Nor are the cardinal’s words an isolated example. In the confusion surrounding Amoris Laetitia, the first great doctrinal scandal of the Francis pontificate, Cardinal Christoph Schönborn referred to the possibility of admitting someone in an irregular marriage situation to Holy Communion as “an organic development of doctrine.” When asked about the possibility of changing Church teaching on contraception, Pope Francis himself invoked the idea of development and cited the death penalty as an example of how moral teaching can and should develop. The pope has also spoken of a development in the Church’s just war theory, stating that there is no such thing as a just war and thereby contradicting two millennia of magisterial teaching. The pattern becomes clear.

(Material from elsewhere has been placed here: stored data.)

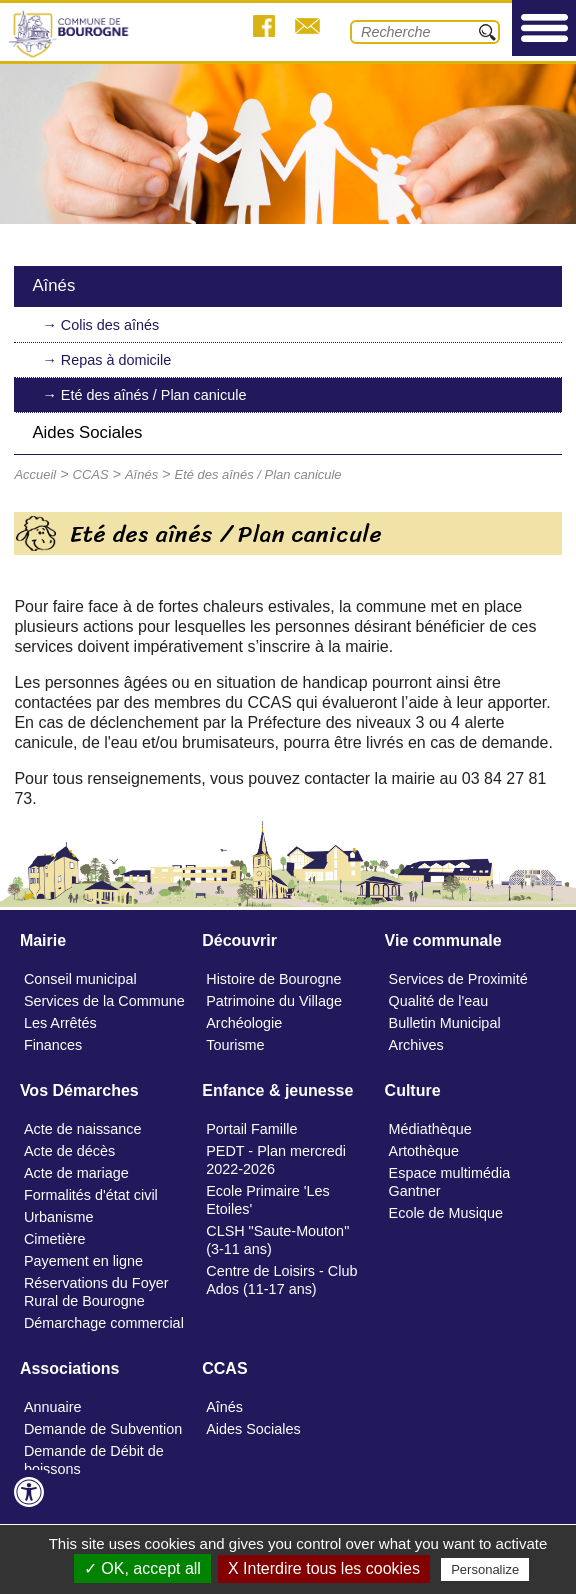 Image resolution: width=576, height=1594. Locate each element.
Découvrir (239, 940)
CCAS (91, 474)
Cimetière (55, 1239)
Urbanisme (59, 1217)
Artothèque (424, 1151)
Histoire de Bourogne (273, 979)
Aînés (53, 285)
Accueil (35, 474)
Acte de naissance (83, 1129)
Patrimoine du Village (274, 1001)
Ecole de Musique (446, 1213)
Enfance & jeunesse (277, 1090)
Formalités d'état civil (91, 1195)
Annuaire (53, 1407)
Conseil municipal (80, 979)
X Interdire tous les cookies (324, 1568)
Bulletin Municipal (445, 1023)
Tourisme (235, 1045)
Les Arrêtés (60, 1023)
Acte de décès (69, 1151)
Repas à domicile (116, 360)
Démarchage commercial (104, 1323)
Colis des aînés (110, 325)
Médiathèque (430, 1129)
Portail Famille (251, 1129)
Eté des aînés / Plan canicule (154, 395)
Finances (53, 1045)
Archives (416, 1045)
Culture (413, 1090)
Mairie (43, 940)
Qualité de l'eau (439, 1001)
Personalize (485, 1569)
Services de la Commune (104, 1001)
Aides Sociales (87, 432)
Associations (70, 1368)
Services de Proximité (458, 979)
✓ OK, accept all (142, 1568)
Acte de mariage (76, 1173)
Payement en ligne (83, 1261)
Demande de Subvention (103, 1429)
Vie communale (443, 940)
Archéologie (244, 1023)
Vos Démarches (79, 1090) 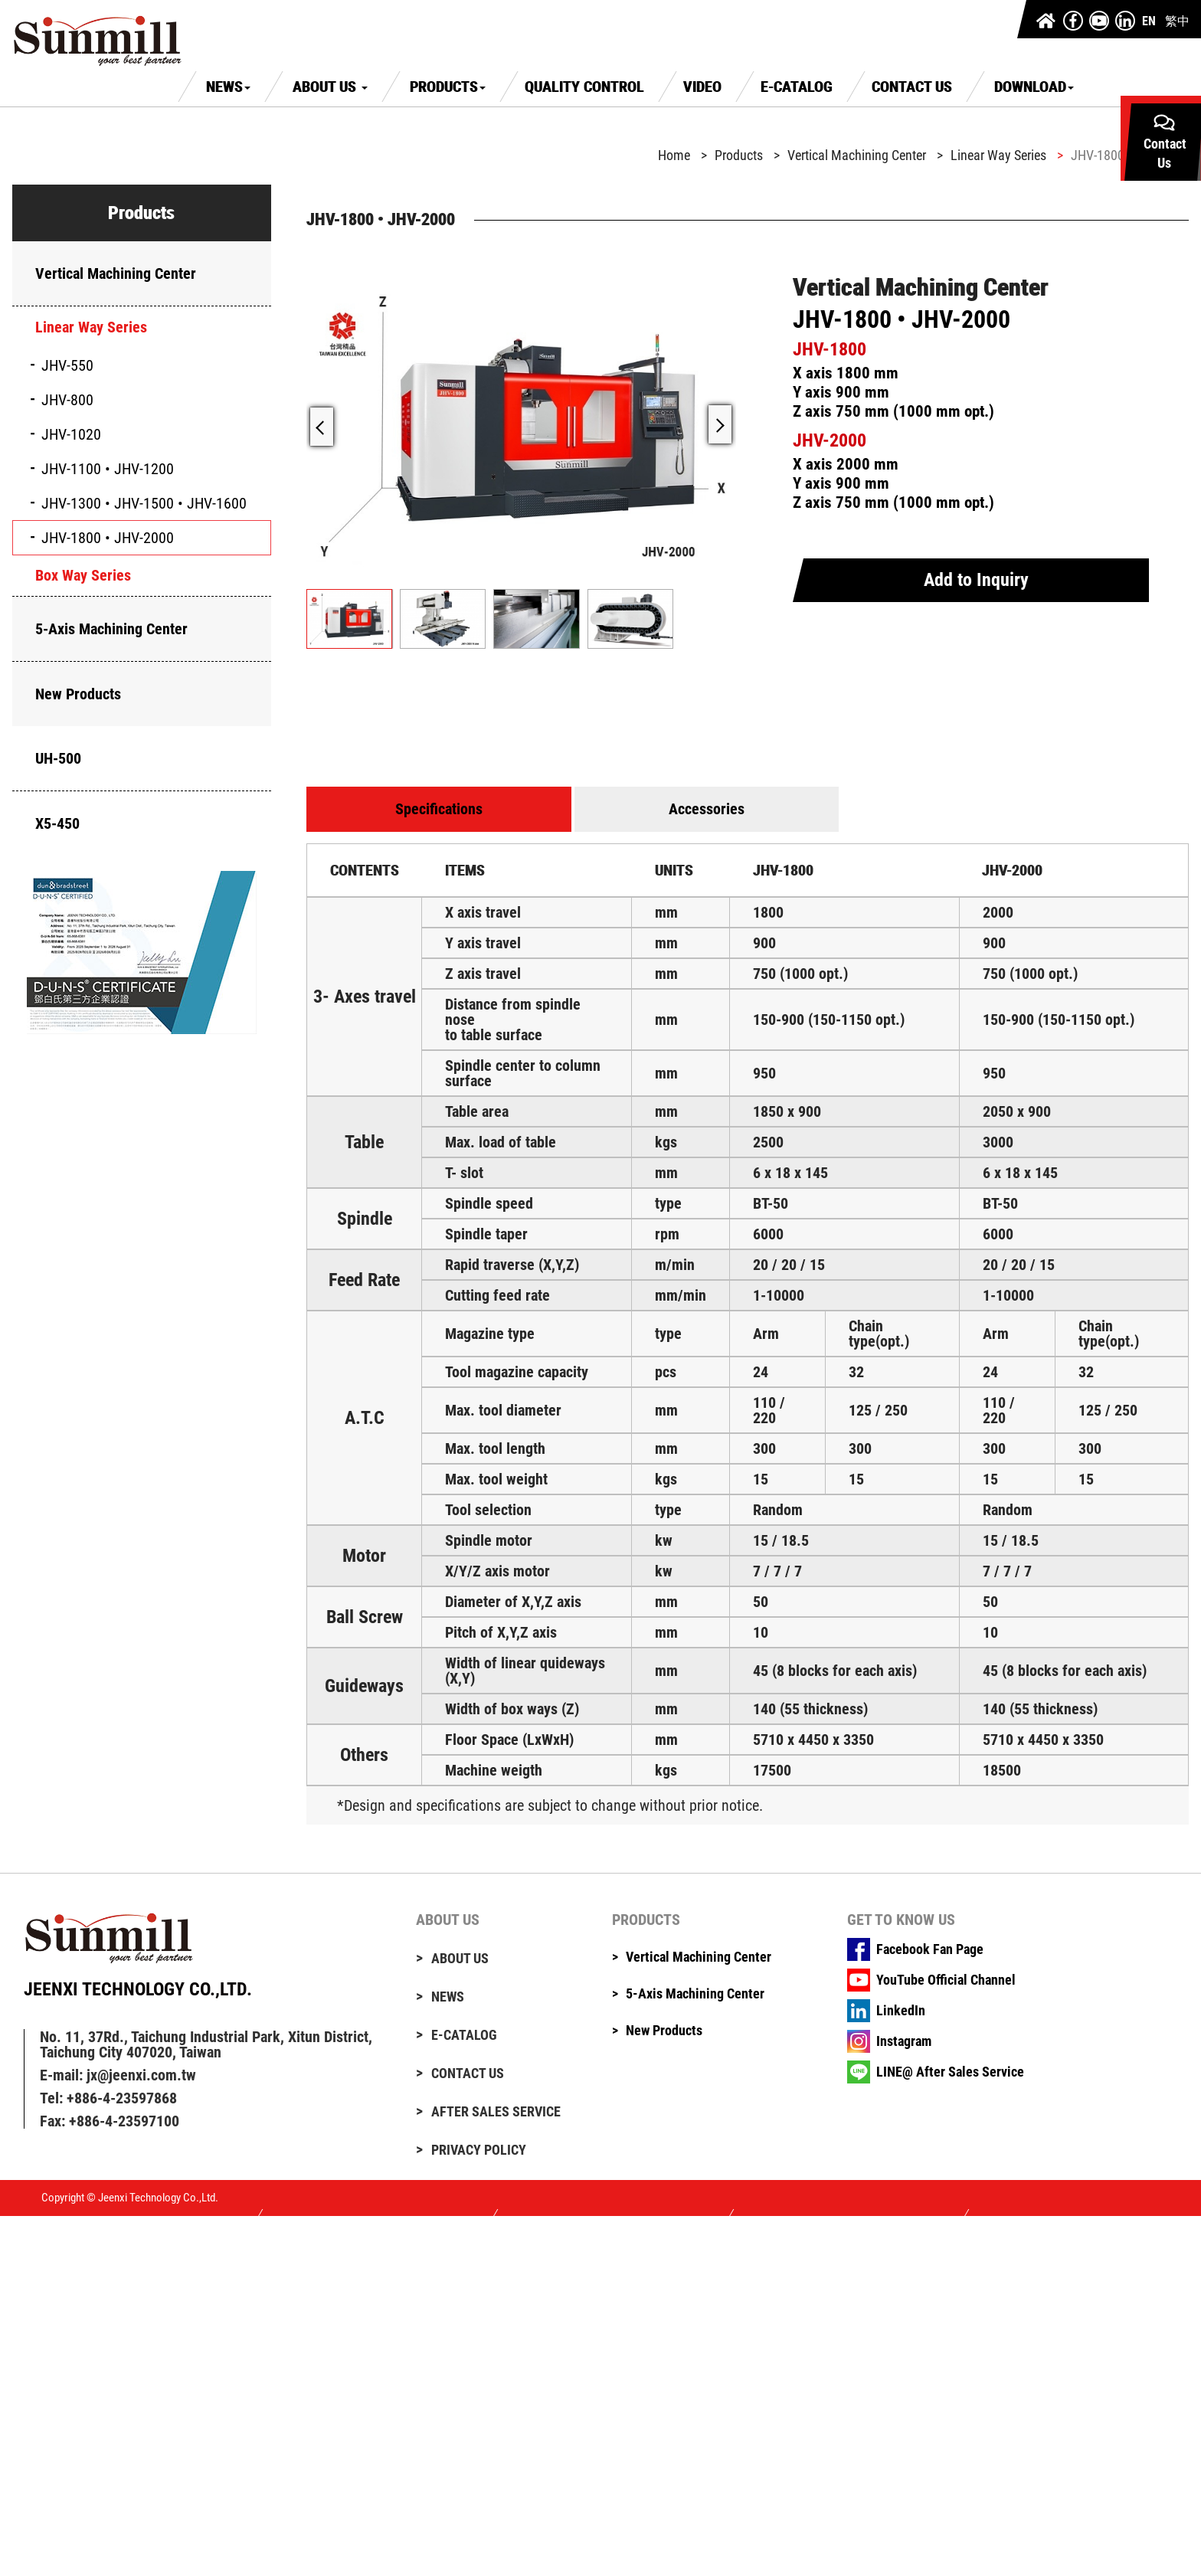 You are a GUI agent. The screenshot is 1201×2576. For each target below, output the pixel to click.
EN (1149, 21)
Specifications (439, 809)
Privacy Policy (478, 2150)
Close (15, 2223)
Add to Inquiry (976, 580)
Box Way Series (83, 575)
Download (1034, 86)
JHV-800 (67, 400)
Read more (33, 2347)
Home (674, 155)
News (228, 86)
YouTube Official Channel (946, 1980)
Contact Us (912, 86)
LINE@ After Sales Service (950, 2072)
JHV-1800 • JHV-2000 (107, 538)
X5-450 (57, 823)
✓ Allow (23, 2250)
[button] (719, 424)
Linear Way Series (91, 327)
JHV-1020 (71, 434)
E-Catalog (797, 86)
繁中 (1177, 21)
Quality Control (584, 86)
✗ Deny (21, 2264)
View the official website (142, 2347)
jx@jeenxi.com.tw (141, 2075)
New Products (78, 694)
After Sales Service (496, 2112)
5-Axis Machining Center (111, 629)
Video (702, 86)
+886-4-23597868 (122, 2098)
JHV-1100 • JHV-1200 (107, 469)
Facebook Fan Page (929, 1949)
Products (448, 86)
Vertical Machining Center (115, 273)
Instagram (903, 2041)
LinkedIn (900, 2011)
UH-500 (58, 758)
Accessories (706, 809)
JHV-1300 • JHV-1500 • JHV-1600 (144, 503)
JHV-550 (67, 365)
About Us (330, 86) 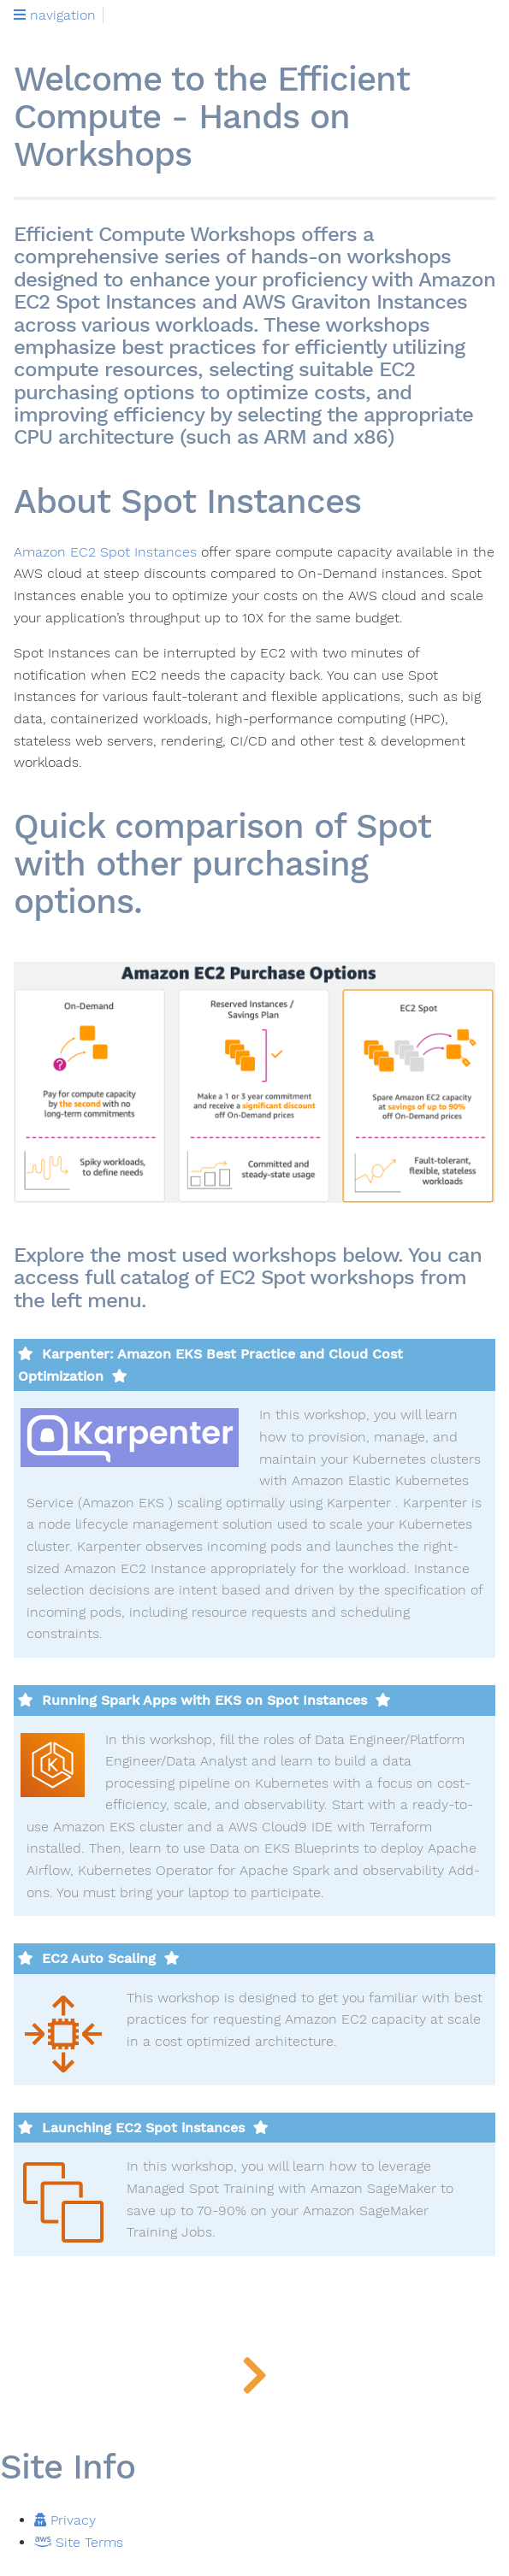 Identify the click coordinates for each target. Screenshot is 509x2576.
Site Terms (78, 2542)
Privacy (65, 2520)
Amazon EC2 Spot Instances (105, 552)
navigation (55, 15) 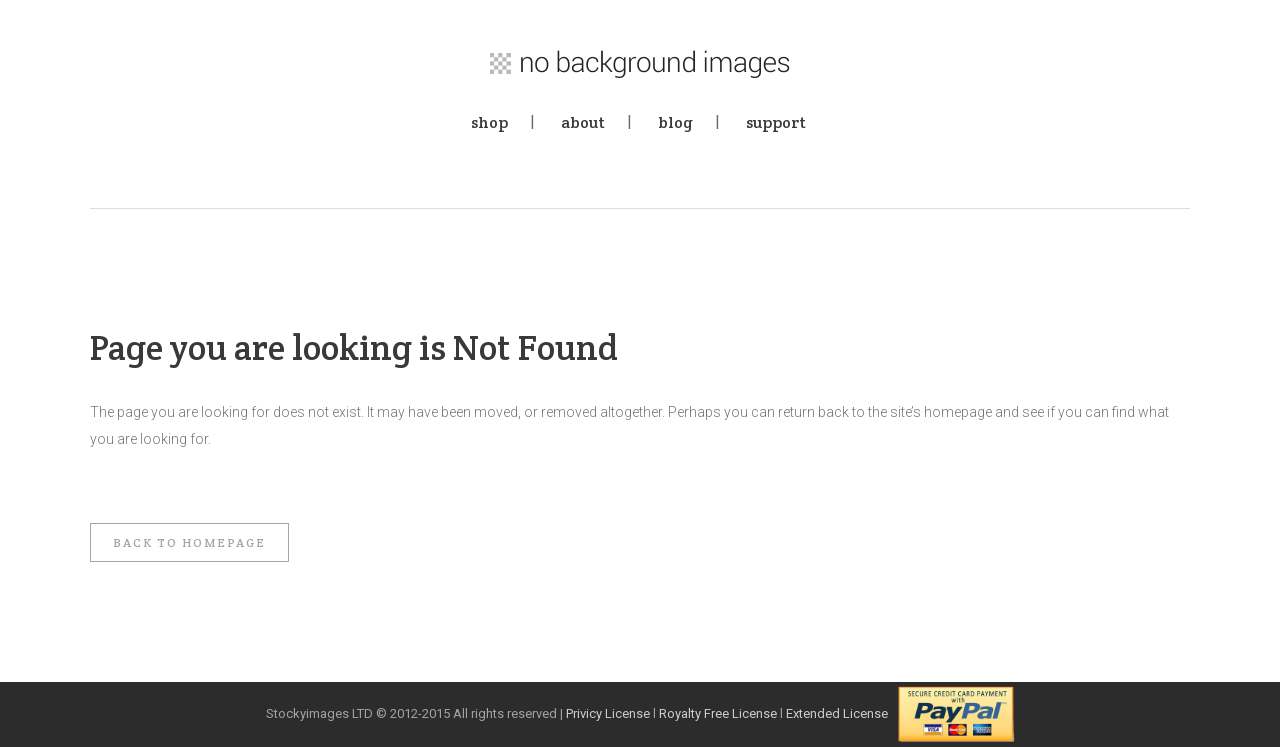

Every conclave must assess the needs of the Church and elect the shepherd who has the skills to address them. At different times in history such skills might be diplomatic or administrative, financial or evangelical. The great challenge for Francis’s successor is doctrinal assurance, to give Catholics once again the courage of their convictions, and to proclaim the apostolic faith—ever ancient, ever new—with clarity and brio. The next pope must strive to fulfill the Lord’s mandate to Peter on the eve of his Passion: “strengthen your brethren.” Twice in his letters to Timothy, St. Paul exhorts him with the primary task of every bishop: “guard the truth that has been entrusted to you.” The next pope’s task will be daunting, but he would do well, as he emerges from the Sistine Chapel, to keep first principles in mind: Protect the faith. Strengthen the brethren. And don’t make a mess.
Fr. Brian A. Graebe is a priest of the archdiocese of New York.